**Records for this task:**
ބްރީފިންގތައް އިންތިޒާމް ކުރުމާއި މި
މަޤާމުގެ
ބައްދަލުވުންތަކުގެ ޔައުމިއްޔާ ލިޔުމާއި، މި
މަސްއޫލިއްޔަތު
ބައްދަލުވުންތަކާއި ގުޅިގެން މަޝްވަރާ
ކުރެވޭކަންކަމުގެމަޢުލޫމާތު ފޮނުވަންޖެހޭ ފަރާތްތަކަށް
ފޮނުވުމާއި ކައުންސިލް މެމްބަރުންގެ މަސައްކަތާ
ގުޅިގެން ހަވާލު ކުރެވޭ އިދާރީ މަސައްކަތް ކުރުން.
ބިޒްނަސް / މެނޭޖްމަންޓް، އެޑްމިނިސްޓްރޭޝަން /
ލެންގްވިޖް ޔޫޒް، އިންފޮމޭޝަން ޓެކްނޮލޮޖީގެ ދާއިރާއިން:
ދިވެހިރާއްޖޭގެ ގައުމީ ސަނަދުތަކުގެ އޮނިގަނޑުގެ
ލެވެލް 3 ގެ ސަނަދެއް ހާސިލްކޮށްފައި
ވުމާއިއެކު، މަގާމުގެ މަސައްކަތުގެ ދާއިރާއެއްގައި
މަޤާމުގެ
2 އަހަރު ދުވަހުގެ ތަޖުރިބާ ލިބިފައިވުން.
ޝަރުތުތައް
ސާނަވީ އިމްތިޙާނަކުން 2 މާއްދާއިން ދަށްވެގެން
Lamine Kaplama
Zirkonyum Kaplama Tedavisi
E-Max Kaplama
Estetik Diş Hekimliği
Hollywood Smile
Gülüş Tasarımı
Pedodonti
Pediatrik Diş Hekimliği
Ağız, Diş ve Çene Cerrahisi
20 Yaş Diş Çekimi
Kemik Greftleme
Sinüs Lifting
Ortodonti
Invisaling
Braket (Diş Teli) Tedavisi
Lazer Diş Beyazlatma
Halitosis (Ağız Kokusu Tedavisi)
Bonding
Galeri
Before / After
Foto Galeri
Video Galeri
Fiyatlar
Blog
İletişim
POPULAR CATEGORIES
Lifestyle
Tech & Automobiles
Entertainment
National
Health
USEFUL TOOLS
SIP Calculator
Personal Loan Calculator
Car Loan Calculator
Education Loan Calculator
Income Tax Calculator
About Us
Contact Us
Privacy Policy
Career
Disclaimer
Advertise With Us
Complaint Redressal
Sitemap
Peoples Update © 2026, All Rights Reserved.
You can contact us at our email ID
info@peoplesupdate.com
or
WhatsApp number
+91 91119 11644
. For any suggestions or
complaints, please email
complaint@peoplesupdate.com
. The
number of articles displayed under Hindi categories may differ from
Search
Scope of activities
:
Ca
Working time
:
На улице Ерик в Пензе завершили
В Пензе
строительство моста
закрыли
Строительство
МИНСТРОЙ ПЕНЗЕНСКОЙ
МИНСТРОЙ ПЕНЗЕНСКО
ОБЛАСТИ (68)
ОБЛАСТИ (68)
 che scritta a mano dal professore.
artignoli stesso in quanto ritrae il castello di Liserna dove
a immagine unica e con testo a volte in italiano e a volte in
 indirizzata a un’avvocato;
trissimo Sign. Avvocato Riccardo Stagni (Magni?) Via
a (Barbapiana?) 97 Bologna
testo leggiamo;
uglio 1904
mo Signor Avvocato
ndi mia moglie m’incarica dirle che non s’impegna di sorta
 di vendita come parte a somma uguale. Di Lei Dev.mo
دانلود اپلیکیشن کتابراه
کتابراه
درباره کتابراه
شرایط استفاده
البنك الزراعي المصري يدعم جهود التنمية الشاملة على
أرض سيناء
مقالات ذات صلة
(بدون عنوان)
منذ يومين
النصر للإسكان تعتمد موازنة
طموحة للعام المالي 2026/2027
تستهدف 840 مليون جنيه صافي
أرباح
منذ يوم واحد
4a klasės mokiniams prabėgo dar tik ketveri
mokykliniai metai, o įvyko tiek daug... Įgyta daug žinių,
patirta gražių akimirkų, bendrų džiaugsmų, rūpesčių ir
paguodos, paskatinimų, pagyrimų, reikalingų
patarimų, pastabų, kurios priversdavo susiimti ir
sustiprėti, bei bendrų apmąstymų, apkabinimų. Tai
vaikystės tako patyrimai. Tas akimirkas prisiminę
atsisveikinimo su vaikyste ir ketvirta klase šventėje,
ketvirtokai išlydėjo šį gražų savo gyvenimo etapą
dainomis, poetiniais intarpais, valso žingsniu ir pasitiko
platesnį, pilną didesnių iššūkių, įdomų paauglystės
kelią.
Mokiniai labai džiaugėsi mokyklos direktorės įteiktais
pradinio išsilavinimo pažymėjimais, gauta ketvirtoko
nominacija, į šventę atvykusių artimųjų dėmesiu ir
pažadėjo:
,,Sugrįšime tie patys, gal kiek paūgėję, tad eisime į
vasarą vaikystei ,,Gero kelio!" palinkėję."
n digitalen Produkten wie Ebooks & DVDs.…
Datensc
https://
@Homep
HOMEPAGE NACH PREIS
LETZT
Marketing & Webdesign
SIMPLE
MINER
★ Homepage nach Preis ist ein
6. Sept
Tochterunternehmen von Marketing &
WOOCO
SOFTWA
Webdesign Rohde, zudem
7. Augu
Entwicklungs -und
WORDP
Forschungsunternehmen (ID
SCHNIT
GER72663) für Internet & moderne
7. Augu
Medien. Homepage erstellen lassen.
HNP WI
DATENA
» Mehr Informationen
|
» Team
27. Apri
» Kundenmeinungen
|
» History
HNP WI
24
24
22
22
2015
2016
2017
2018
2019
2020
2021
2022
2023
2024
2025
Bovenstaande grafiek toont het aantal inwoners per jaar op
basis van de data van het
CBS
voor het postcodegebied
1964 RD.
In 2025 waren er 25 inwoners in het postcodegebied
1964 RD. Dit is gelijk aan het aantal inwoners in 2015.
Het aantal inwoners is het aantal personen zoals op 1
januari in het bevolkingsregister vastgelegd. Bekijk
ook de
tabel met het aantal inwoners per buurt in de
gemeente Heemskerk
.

**What you should do:**
Every line from the one containing "1964 RD. Dit" through the last line of the entries should be output exactly; nothing else belongs in the reply.

**Task output:**
1964 RD. Dit is gelijk aan het aantal inwoners in 2015.
Het aantal inwoners is het aantal personen zoals op 1
januari in het bevolkingsregister vastgelegd. Bekijk
ook de
tabel met het aantal inwoners per buurt in de
gemeente Heemskerk
.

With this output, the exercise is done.